As a young man with the dream of working in a large multi-national organisation, I could not imagine serving at the Electoral Commission would be of any benefit to my long-term career goal. I simply found no link between ballot distribution and communication practice (my professional training). But I was wrong! Today, I pay more attention to detail, I am more proactive, I keep records well, I even type faster and file better. I learnt all these and many more during my National Service days. At the time, It was a bother learning to do all these clerical duties but it has served me well. If only I knew that someday I will remember my service days with this much pride, I would have learnt even more.

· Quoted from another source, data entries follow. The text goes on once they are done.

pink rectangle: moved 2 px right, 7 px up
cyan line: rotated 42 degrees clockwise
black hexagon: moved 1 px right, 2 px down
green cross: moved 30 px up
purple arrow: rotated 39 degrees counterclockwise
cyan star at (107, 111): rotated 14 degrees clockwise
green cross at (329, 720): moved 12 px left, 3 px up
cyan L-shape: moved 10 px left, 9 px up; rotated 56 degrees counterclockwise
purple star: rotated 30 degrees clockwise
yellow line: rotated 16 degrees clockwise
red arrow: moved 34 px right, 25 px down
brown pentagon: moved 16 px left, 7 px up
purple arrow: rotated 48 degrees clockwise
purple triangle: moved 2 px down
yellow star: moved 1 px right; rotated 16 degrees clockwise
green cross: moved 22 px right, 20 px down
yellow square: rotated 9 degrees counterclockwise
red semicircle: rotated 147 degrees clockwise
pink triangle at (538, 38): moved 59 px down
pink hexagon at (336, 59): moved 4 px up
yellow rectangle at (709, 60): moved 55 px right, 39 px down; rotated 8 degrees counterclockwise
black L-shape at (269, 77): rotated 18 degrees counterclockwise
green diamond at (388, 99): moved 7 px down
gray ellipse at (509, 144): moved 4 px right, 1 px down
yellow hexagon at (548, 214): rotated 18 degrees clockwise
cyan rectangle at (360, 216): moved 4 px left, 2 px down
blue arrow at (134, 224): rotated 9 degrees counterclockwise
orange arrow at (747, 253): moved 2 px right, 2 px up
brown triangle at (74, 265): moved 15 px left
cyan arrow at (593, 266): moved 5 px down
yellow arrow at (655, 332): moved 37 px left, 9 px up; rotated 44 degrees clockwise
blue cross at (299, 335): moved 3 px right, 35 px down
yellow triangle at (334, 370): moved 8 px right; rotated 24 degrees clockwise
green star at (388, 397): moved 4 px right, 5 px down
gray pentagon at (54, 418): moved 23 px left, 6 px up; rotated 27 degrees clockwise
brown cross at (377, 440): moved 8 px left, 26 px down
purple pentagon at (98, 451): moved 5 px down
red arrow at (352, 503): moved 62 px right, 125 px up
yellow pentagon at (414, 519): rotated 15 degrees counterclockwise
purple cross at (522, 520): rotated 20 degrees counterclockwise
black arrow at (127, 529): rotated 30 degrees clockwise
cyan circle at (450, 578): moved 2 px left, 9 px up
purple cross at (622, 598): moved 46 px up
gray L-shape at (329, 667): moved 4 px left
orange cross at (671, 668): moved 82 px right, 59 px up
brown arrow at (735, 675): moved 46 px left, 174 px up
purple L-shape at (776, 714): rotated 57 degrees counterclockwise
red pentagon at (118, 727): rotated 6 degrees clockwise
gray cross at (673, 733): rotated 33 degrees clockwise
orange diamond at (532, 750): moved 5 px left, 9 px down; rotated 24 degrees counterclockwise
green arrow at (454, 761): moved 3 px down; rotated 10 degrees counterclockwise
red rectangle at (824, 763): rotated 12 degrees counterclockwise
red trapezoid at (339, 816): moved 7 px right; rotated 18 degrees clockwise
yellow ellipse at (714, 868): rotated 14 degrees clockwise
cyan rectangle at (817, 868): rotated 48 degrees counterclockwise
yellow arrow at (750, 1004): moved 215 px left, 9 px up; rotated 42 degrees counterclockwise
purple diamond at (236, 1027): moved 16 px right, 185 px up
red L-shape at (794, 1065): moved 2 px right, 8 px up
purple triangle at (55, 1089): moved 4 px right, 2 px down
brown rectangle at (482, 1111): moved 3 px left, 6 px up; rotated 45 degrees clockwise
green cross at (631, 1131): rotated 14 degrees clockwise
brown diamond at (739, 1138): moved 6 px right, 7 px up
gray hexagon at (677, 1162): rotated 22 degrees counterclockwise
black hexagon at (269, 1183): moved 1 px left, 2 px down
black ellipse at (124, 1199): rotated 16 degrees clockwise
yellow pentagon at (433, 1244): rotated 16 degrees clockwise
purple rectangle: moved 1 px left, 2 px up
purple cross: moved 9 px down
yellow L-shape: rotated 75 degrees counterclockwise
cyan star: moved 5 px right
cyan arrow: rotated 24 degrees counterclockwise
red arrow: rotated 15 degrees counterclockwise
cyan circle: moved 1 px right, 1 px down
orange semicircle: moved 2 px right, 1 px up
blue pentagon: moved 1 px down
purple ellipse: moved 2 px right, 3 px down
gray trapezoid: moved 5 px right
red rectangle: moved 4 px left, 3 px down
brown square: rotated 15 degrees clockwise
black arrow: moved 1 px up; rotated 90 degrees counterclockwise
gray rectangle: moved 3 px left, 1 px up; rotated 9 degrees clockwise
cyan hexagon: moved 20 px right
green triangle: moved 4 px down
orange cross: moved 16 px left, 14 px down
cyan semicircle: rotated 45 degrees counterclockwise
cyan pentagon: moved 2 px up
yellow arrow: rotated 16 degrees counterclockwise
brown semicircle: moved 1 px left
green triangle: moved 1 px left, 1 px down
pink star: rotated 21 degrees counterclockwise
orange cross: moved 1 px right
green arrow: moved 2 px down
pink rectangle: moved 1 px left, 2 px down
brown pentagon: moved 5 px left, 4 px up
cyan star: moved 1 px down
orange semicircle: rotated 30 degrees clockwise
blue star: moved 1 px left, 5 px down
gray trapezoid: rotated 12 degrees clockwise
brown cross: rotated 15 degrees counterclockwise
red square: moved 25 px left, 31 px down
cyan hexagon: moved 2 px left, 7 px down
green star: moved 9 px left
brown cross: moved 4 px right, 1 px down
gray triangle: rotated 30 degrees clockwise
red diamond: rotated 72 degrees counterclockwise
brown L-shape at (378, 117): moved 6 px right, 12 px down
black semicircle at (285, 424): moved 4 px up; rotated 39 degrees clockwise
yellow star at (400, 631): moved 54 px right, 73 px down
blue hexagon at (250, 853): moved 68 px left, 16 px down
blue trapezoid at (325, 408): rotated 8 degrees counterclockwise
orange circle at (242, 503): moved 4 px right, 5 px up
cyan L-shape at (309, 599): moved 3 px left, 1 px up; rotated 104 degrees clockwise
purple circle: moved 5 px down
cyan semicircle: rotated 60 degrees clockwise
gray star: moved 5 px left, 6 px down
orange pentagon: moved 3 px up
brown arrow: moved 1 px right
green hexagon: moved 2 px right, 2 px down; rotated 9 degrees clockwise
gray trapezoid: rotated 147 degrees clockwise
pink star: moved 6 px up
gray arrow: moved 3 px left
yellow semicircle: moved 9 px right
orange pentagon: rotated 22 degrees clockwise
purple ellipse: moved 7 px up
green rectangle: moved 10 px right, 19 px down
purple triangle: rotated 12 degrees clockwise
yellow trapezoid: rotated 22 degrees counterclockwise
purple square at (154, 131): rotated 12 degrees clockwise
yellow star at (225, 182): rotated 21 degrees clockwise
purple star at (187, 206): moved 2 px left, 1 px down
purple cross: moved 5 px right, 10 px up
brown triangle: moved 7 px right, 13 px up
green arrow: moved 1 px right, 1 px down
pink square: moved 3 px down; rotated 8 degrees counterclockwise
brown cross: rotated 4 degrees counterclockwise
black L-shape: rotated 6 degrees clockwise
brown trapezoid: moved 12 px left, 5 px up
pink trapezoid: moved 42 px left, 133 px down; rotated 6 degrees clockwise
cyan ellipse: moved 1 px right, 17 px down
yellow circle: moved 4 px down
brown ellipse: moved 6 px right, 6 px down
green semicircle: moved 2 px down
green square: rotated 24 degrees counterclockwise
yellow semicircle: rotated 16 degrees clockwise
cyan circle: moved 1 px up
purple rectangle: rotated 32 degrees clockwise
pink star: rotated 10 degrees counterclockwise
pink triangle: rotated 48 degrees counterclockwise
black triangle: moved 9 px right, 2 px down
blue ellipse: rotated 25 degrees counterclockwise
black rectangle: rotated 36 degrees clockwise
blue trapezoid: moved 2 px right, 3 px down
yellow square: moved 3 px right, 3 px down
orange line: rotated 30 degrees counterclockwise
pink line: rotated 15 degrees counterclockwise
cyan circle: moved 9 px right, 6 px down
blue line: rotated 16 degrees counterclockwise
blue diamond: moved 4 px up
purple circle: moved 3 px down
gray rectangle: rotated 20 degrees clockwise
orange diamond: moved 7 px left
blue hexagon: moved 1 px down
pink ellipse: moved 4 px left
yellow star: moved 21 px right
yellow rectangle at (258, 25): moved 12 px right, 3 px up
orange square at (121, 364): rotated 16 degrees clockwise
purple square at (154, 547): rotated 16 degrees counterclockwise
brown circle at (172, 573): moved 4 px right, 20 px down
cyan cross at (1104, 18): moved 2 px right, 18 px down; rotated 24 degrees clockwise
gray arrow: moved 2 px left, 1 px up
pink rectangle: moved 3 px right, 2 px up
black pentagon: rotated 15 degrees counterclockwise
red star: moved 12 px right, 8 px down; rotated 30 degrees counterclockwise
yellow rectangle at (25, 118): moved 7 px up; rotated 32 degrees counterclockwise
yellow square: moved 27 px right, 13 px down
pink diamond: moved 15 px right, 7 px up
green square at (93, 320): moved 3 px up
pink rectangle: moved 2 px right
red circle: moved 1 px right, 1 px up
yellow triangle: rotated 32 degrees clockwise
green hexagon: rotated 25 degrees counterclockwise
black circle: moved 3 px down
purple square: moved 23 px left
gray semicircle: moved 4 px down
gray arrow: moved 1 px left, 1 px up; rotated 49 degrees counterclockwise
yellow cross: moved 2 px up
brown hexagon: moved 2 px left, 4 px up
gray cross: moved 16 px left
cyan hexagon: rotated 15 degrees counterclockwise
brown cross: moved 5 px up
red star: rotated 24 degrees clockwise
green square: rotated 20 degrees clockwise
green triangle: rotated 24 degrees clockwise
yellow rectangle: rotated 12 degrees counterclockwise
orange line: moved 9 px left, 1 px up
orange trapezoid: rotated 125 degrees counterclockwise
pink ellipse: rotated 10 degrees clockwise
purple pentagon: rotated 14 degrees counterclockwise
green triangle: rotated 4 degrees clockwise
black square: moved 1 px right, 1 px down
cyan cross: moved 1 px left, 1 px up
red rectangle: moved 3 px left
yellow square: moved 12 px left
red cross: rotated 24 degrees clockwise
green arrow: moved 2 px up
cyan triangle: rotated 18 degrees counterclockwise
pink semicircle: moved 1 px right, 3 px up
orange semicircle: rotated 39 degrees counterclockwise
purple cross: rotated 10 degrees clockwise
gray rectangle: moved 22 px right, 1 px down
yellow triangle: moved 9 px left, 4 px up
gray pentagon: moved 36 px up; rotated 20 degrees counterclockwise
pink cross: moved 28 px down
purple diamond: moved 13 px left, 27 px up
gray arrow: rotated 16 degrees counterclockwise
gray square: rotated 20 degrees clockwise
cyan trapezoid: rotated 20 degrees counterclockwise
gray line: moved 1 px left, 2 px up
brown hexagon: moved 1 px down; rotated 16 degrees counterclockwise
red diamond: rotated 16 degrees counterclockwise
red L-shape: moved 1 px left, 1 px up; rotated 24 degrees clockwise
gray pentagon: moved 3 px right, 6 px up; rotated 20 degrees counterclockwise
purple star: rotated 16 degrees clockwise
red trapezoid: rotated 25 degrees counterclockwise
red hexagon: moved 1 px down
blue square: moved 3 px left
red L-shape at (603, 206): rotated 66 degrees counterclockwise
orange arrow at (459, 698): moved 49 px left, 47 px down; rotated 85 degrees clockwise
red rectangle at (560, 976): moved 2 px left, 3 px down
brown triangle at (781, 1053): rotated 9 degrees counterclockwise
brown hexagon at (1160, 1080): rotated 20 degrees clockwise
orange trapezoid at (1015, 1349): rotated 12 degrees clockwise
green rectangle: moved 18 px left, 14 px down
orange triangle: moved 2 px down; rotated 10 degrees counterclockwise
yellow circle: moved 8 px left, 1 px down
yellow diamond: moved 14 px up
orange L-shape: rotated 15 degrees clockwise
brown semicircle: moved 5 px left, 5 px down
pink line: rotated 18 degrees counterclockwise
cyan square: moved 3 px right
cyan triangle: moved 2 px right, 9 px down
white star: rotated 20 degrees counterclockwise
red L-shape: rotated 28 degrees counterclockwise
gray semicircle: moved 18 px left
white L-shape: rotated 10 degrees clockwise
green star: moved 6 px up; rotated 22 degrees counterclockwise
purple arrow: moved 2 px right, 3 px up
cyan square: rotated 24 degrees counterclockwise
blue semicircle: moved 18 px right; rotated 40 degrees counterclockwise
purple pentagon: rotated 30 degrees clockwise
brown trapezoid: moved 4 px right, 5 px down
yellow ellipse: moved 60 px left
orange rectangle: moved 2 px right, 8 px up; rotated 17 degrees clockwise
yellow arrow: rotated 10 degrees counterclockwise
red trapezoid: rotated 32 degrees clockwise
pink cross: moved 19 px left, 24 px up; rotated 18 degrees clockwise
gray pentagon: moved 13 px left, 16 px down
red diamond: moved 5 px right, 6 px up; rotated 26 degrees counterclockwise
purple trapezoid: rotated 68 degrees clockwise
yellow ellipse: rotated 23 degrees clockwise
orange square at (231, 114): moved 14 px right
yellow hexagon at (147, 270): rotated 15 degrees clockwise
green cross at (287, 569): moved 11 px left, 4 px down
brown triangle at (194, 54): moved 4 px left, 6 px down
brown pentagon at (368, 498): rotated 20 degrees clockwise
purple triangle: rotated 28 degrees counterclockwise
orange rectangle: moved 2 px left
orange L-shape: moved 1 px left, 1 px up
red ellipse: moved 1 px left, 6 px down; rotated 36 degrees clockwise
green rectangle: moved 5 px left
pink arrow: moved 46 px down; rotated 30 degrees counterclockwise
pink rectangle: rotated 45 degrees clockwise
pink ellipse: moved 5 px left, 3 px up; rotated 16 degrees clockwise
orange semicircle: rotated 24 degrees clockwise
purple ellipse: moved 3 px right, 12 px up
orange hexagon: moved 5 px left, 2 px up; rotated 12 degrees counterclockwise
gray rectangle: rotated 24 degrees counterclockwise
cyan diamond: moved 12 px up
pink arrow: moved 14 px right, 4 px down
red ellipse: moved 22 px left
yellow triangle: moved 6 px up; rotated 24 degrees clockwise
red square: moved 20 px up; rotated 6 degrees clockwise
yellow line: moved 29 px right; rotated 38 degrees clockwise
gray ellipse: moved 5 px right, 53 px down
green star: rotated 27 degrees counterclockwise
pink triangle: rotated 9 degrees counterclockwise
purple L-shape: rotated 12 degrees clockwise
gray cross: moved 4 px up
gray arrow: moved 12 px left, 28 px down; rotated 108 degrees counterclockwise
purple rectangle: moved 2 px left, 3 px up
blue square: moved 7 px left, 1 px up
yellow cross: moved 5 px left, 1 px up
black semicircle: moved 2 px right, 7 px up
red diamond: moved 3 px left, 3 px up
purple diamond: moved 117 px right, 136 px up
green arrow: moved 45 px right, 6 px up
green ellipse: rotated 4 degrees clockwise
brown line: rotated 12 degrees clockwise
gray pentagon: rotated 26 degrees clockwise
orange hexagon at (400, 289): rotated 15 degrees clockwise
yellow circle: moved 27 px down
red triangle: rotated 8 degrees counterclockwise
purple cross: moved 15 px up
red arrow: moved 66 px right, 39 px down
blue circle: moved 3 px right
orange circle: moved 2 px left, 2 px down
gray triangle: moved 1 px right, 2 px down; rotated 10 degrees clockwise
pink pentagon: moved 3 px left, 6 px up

Don’t be afraid to move on
After the stipulated period of service, I was fortunate to have stayed on at the Electoral Commission for 3 more months because it was an election year. Even when the additional 3 months elapsed, there were still other opportunities in view, but I was not afraid of moving on. I wished to stay at the EC longer, but the directorate obviously had no plans for me and I had learned enough to survive elsewhere. The transition from National Service to finding employment can be very challenging when you either wait too long to start looking for other opportunities or remain undecided about what to do after National Service. When it was time to leave, I was ready for that transition into another organisation because I planned for it.
My office colleagues at the Electoral Commission still invite me occasionally to join them in one exercise or the other when I have the time. This is just because I continued to nature my relationship with them even after the service period. Am currently resident in Winneba and Accra but anytime I visit Sunyani, I make it a point to visit the office or call my former office colleagues to check on them. I realised that this particularly helps when you still have an eye on working with the organisation you had your National Service with. This last lesson has particularly stuck with me. I try to apply my National service credo in every organisation I’ve worked with and the results have been really nice.